As we watched and teased my brother’s less than perfect filming technique, another emotion stirred in me, underneath all the laughter. I had always seen pictures of myself and felt the usual reality shock that came from seeing your body reflected back to you in a photograph, but never had I seen myself in a three-dimensional way like I was seeing now on my brother’s amateur Easter day movie. There I was in full frontal view – front on, side on and from behind, as I walked away from the camera. You don’t often see yourself from behind, and let me say: it was a shock!

I continued to laugh with everyone because I was used to laughing when I was really crying inside. This time, I knew it was more than tears that festered inside of me; it was a feeling I couldn’t quite describe, other than the sickest of feelings in the pit of my stomach. I knew this time was different.
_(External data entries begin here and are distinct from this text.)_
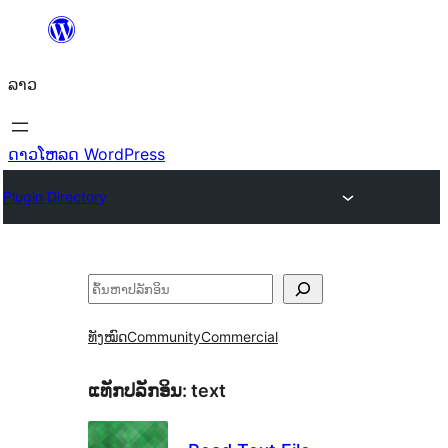
ຂ້າມ
ໄປ
ລາວ
ທີ່
ເນື້ອຫາ
ດາວໂຫລດ WordPress
Plugin Directory
ຄົ້ນຫາ
ທັງໝົດ
Community
Commercial
ແທັກປລັກອິນ:
text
There I was at more than 130 kilos in the flesh (I’d stopped counting), with nowhere to hide and no one to blame. A deep and familiar depression set in over the afternoon, except that this time it was made worse by the feelings of shame and disgust that accompanied it. I was very quiet and upset for the rest of the day.

This moment was different; no excuses were coming to mind. I saw myself with brutal honesty. While I watched, I physically grabbed the biggest area of my body: my stomach. I grabbed my rolls of fat, like big pieces of sausage layered on top of one another, and felt it with my full attention. I lifted my shirt up and stared at it, as if to show me that it was real and it wasn’t going away. Yep, I was hard on myself, but I had to be. I was so ashamed of what I had become; so ashamed of the way I had treated myself. I hadn’t taken care of my health or my body. I was always worried about material things, like fast cars and money.

I was the least priority in my life. I knew then that if I was going to change I had to be number one. Easter 2003 was the darkest day of my life; but this was my wake-up call. For the first time in my life I took responsibility for my body. No more lying to myself, just the total truth: I got myself to this weight and only I can change it. The following week I joined the gym. Nothing would ever be the same again.